Seton paused. Margaret was biting her lip hard, and Rita was looking down so that her face could not be seen.
“The shock consequent upon the deed sobered the half crazy woman,” continued the speaker. “Her usual resourcefulness returned to her. Self-preservation had to be considered before remorse. Mrs. Irvin had swooned, and”—he hesitated—“Mrs. Sin saw to it that she did not revive prematurely. Mareno was summoned from the room above. The outer door was locked.
“It affords evidence of this woman’s callous coolness that she removed from the Kazmah premises, and—probably assisted by her brother, although he denies it—from the person and garments of the dead man, every scrap of evidence. They had not by any means finished the task when you knocked at the door, Gray. But they completed it, faultlessly, after you had gone.
“Their unconscious victim, and the figure of Kazmah, as well as every paper or other possible clue, they carried up to the Cubanis office, and from thence across the roof to Sir Lucien’s study. Next, while Mareno went for the car, Mrs. Sin rifled the safe, bureaus and desks in Sir Lucien’s flat, so that we had the devil’s own work, as you know, to find out even the more simple facts of his everyday life.

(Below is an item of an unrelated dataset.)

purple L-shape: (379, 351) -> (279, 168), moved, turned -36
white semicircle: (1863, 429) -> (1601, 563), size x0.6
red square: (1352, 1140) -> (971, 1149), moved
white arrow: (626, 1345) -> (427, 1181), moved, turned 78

“Not a soul ever came forward who noticed the big car being driven into Albemarle Street or who observed it outside the flat. The chances run by the pair in conveying their several strange burdens from the top floor, down the stairs and out into the street were extraordinary. Yet they succeeded unobserved. Of course, the street was imperfectly lighted, and is but little frequented after dusk.
“The journey to Limehouse was performed without discovery—aided, no doubt, by the mistiness of the night; and Mareno, returning to the West End, ingeniously inquired for Sir Lucien at his club. Learning, although he knew it already, that Sir Lucien had not been to the club that night, he returned the car to the garage and calmly went back to the flat.

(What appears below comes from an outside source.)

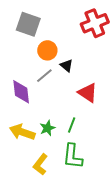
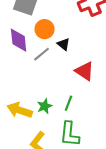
purple diamond: (21, 92) -> (19, 40), moved

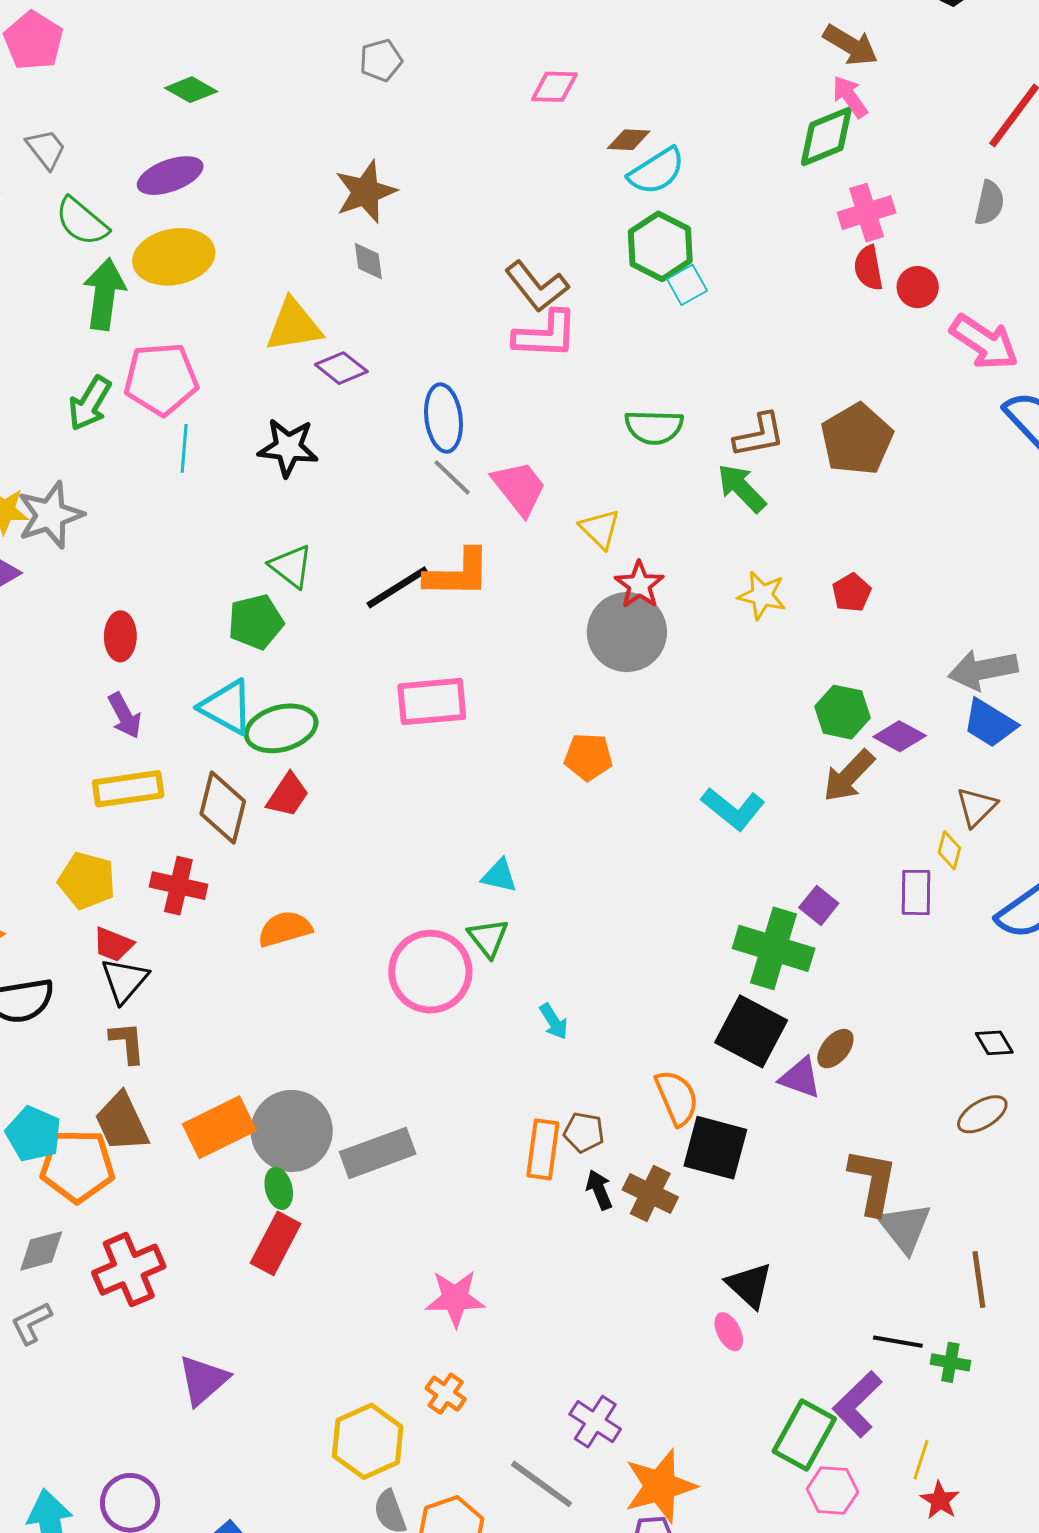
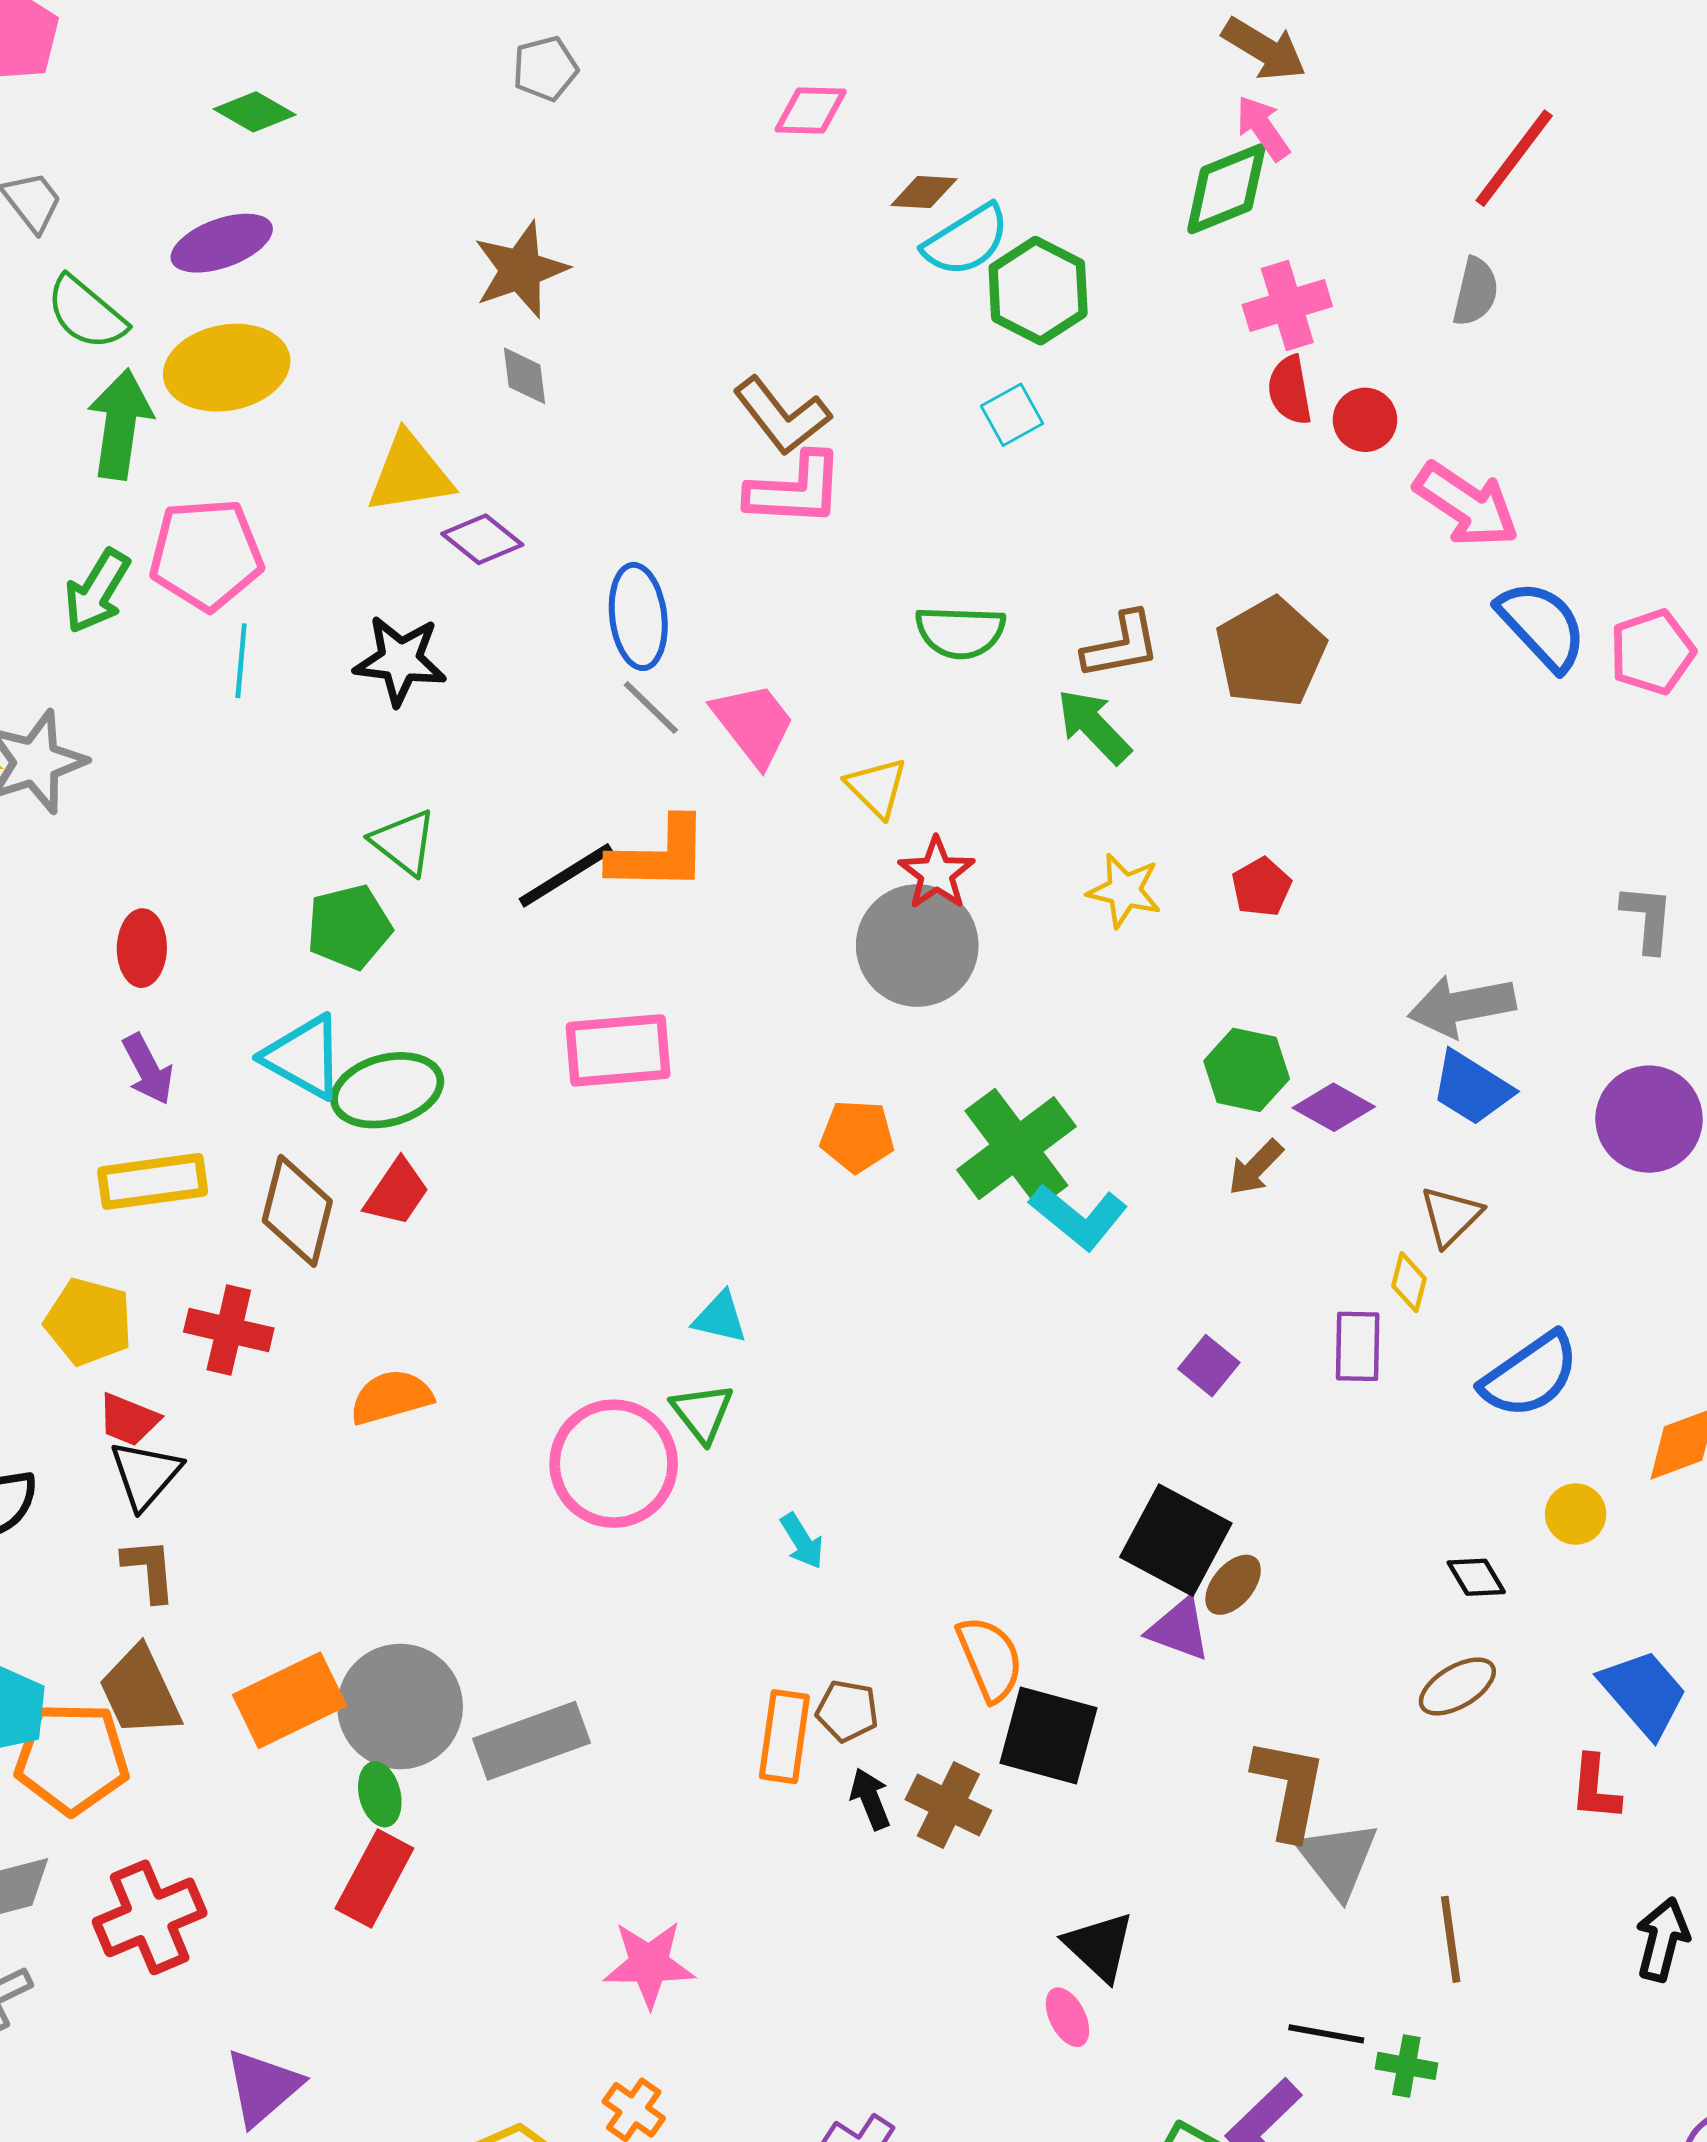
green hexagon: (660, 246) -> (1038, 291), moved
brown arrow: (849, 776) -> (1256, 1167), size x0.7
green cross: (774, 948) -> (1016, 1148), moved, turned 36
black square: (751, 1031) -> (1176, 1540), moved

“His reason for taking this dangerous step is by no means clear. According to his own account, he did it to gain time for the fugitive Mrs. Sin. You see, there was really only one witness of the crime (Mrs. Irvin) and she could not have sworn to the identity of the assassin. Rashîd was warned and presumably supplied with sufficient funds to enable him to leave the country.
“Well, the woman met her deserts, no doubt at the hands of Sin Sin Wa. Kerry is sure of this. And Sin Sin Wa escaped, taking with him an enormous sum of ready money. He was the true genius of the enterprise. No one, his wife and Mareno excepted—we know of no other—suspected that the real Sin Sin Wa was clean-shaven, possessed two eyes, and no pigtail! A wonderfully clever man!”

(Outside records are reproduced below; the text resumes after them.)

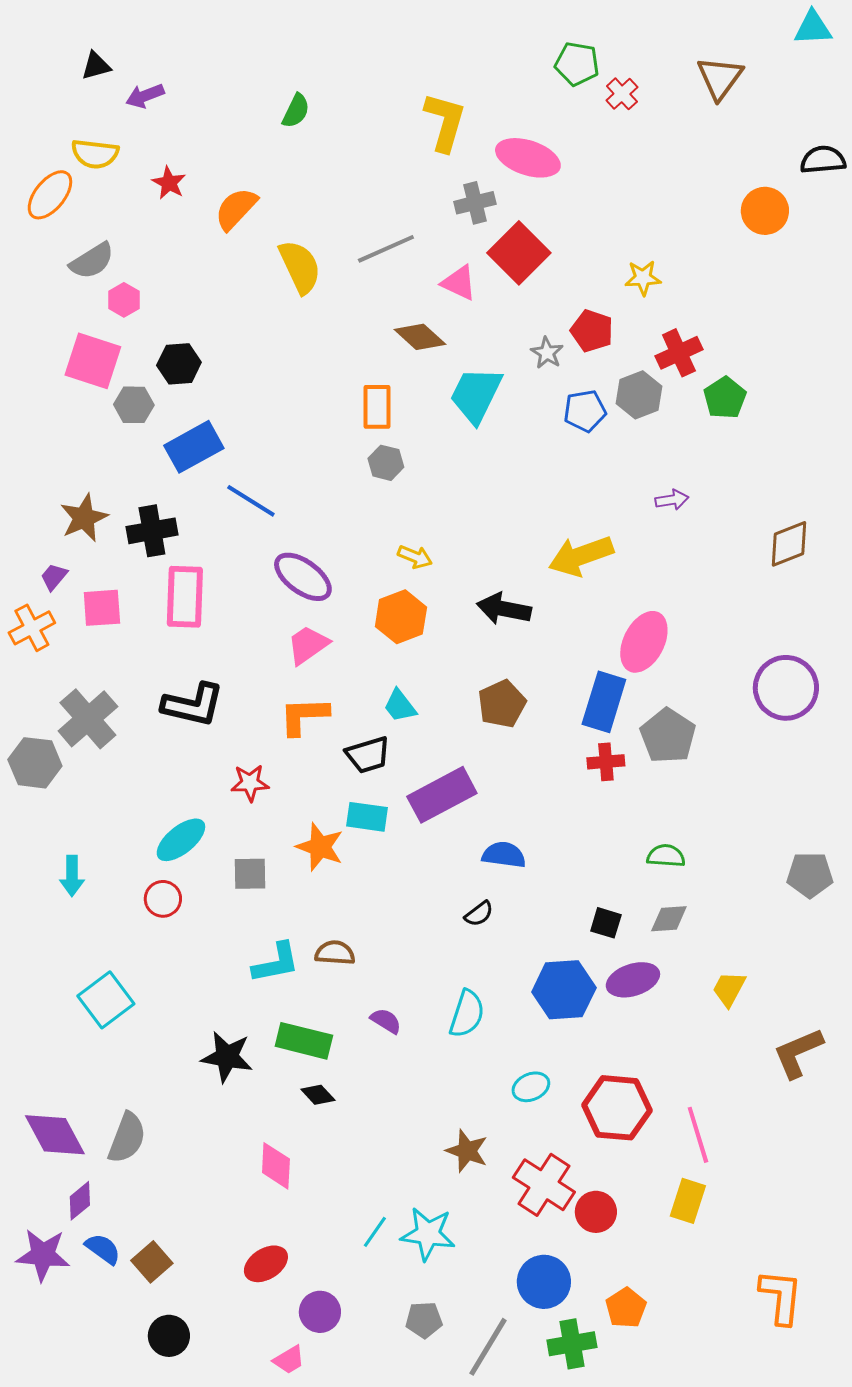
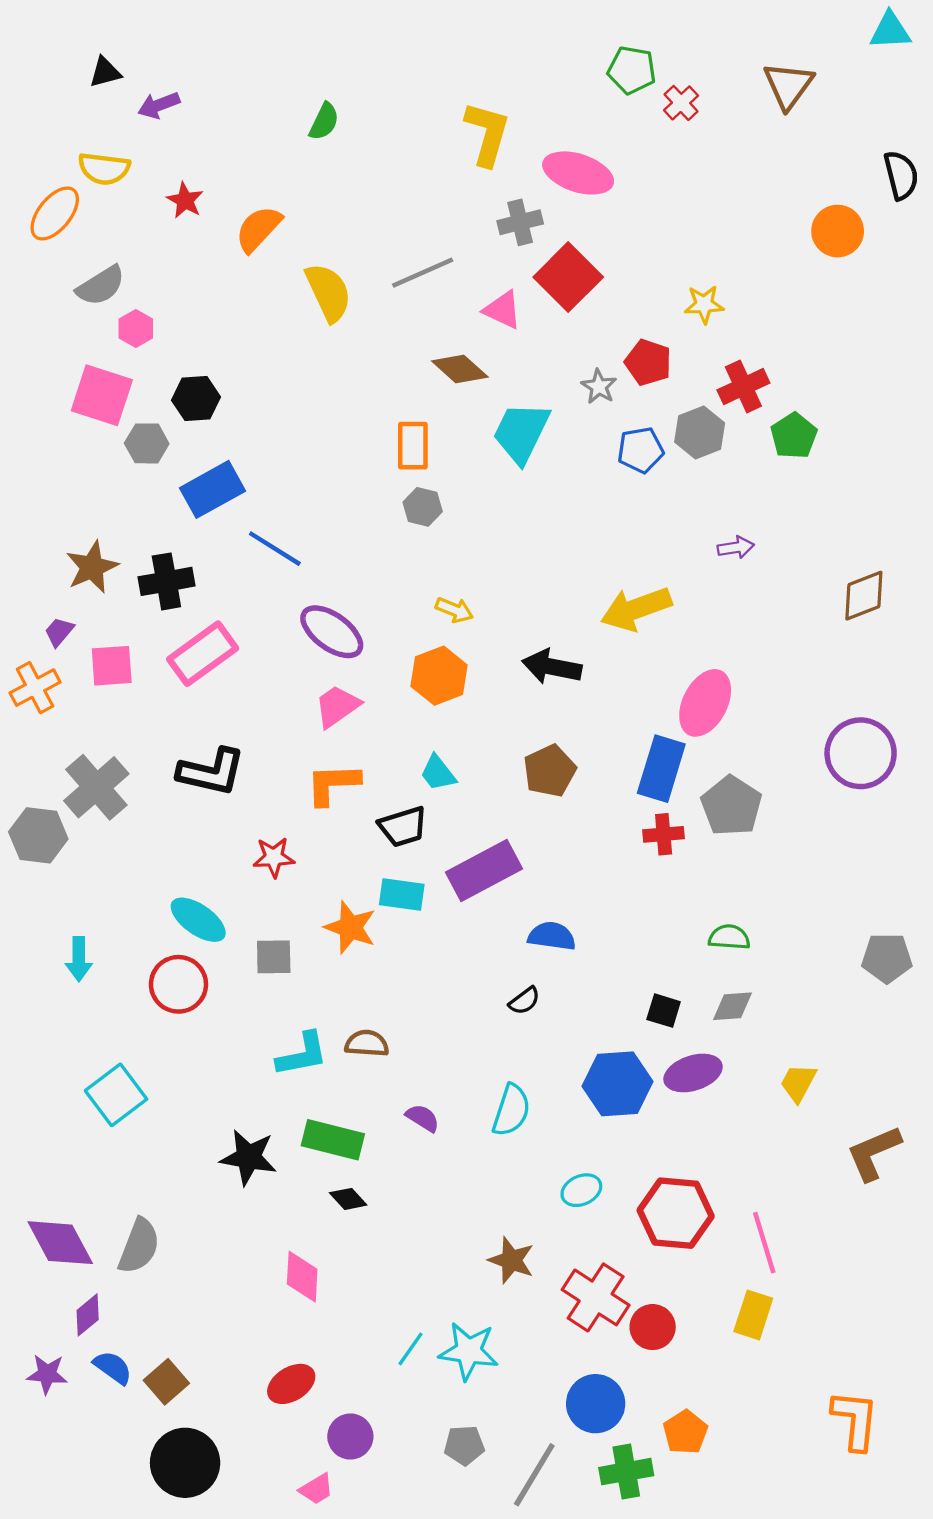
black semicircle: (823, 160) -> (901, 175), turned 81
pink rectangle: (185, 597) -> (203, 654), turned 52
cyan ellipse: (181, 840) -> (198, 920), turned 74
red circle: (163, 899) -> (178, 984), size x1.4
purple star: (43, 1255) -> (47, 1374), size x0.7
black circle: (169, 1336) -> (185, 1463), size x1.5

The native servant appeared to announce that dinner was served; African dusk drew its swift curtain over the desert, and a gun spoke sharply from the Citadel. In silence the party watched the deepening velvet of the sky, witnessing the birth of a million stars, and in silence they entered the gaily lighted dining-room.
Seton Pasha moved one of the lights so as to illuminate a small oil painting which hung above the sideboard. It represented the head and shoulders of a savage-looking red man, his hair close-cropped like that of a pugilist, and his moustache trimmed in such a fashion that a row of large, fierce teeth were revealed in an expression which might have been meant for a smile. A pair of intolerant steel-blue eyes looked squarely out at the spectator.
“What a time I had,” said Seton, “to get him to sit for that! But I managed to secure his wife’s support, and the trick was done. You are down to toast Kismet, Margaret, but I am going to propose the health, long life and prosperity of Chief Inspector Kerry, of the Criminal Investigation Department.”